Do Druids Trick-or-Treat?
There are a great many things we “know” about the Halloween. We “know” that the Druids were the priests of the Celts. We “know” that Halloween was an ancient Celtic festival, where the Druids would go from house to house asking for sacrifices (the origins of “trick or treat”). We “know” that the Druids would take humans as sacrifices (hence the stories that modern Witches and Satanists will do the same). We “know” that the Druids held the Celts in awe and fear by reason of their power, until the advent of Christianity (hence St. Patrick’s confrontation with the Druids, as represented by his “driving the snakes from Ireland”). The problem with all that we “know” is that most, if not all, of it is wrong.
Most people assume that it was the Celts who started Halloween. It is quite true that there was an Irish festival called Samhain but this was not the name of a god in Celtic mythology; indeed, we cannot even be sure if Samhain was a religious festival as we envisage today.
In modern Irish Gaelic, the word Samhain simply means “The end of summer,” and refers to the harvest festivals that scholars speculate probably occurred at that time. We can imagine a joyful festival, rather like the modern Thanksgiving in America or the Harvest Home church festivals of the UK, or we can imagine dark rituals of sacrifice and divination, but the honest truth is that we do not know how, or even if, the Celts celebrated Samhain. No evidence survives, and the Celts left no written records, and if anyone definitively says that the Druids did this or the Celts did that for the festival of Samhain, they’re either speculating or lying outright.

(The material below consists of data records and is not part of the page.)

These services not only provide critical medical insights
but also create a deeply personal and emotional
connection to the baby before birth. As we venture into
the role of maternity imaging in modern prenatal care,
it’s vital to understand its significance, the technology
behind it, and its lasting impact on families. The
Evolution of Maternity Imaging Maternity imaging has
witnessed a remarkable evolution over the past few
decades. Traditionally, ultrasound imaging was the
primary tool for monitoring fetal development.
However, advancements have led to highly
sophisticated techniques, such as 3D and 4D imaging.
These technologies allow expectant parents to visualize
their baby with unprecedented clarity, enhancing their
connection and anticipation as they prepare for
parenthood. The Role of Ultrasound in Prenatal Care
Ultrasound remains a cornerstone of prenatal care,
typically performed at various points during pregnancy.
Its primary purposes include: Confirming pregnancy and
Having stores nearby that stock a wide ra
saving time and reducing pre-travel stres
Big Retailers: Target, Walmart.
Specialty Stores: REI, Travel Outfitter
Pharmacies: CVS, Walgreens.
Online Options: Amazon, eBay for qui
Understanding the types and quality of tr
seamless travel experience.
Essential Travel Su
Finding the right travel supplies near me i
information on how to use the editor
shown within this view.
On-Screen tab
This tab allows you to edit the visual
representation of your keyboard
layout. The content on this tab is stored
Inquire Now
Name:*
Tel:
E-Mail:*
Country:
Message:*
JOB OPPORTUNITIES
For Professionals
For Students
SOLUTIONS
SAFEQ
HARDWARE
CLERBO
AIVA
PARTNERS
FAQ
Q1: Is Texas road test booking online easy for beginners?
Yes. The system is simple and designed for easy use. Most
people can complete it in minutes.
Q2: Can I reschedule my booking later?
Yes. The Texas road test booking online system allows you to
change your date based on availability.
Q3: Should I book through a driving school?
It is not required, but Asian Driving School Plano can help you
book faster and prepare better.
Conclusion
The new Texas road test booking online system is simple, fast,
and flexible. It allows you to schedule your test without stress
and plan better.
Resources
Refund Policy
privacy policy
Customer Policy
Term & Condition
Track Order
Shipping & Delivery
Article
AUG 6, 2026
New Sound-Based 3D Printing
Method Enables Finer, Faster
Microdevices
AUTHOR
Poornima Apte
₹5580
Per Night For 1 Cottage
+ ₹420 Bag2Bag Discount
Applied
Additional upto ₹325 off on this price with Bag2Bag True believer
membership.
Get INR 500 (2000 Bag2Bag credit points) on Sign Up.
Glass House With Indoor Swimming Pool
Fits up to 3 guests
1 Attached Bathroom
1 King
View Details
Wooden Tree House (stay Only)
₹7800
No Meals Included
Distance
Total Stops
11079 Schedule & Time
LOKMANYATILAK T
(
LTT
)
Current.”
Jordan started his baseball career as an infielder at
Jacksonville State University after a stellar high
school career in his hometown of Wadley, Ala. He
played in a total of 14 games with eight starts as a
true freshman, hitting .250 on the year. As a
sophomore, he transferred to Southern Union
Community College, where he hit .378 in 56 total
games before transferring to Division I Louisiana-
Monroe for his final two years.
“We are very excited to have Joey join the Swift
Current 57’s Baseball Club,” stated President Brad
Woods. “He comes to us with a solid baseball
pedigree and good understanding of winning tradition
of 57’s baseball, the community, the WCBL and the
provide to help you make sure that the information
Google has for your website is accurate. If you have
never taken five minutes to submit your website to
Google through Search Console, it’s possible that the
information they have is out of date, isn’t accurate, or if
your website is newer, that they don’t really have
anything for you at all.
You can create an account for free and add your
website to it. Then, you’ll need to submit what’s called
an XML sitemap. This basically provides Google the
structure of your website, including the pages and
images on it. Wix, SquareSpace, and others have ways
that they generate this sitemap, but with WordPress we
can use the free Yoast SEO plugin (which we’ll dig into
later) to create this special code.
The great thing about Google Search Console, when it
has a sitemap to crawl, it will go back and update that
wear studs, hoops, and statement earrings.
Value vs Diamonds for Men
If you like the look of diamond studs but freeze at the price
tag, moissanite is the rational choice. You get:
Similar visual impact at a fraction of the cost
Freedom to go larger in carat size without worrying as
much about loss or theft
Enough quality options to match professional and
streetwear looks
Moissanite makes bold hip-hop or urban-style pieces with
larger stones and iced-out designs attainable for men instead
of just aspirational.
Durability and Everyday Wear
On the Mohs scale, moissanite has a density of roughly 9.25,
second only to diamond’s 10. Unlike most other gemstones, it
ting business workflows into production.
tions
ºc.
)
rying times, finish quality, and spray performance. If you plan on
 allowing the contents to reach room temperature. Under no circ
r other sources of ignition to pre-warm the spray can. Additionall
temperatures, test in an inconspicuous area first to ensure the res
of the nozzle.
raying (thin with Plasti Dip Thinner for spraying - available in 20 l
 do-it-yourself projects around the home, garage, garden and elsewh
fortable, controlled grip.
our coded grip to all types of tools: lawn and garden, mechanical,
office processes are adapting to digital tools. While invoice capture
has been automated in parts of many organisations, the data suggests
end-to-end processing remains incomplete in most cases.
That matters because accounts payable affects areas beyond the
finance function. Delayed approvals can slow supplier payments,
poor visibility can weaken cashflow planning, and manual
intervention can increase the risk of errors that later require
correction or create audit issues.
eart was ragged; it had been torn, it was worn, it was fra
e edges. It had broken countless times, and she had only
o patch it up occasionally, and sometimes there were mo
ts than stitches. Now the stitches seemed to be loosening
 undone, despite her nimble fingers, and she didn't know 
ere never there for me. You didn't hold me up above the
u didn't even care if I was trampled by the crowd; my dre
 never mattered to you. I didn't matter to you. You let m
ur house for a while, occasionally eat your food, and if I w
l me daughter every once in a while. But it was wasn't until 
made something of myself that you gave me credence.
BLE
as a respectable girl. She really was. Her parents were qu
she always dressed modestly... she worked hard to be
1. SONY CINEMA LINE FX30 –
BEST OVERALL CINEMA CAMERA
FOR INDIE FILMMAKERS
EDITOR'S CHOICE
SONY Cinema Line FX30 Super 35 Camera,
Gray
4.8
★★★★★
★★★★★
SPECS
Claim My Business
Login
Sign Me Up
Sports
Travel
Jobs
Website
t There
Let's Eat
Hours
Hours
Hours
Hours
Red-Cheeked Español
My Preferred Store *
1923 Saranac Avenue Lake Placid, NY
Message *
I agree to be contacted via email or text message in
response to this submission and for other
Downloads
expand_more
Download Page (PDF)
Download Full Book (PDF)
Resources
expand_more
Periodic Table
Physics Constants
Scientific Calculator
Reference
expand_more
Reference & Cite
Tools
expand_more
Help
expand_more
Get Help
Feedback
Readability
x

Scholars are fairly certain that the Celts did not have a “unified” religion. The Gods of one tribe were called by different names than the Gods of other tribes, and though much speculation has been made about the role of the Druids in unifying the Celts, there is no archive or archaeological evidence to support this.
It must be understood that the Celts were not a single people: though they spoke similar languages, the Celts were over a hundred different tribes that usually got along almost as well as Liverpool and Millwall fans in the UK. Surviving Celtic literature—such as the Táin Bó Cúalnge  of Ireland, or The Mabinogion  of Wales—is rife with tales of raids, wars, and grudges nursed and passed on over generations. Additionally, contemporary authors—including Tacitus  and Julius Caesar —tell us that the Celts were just as likely to start a fight between themselves as they were to go to war against the Romans, or the neighbouring Germanic tribes. With this kind of reputation, it hardly seems that the Druids could have been an all-powerful force within the tribes as a group, though it is quite possible that they may have held considerable power within an individual tribe.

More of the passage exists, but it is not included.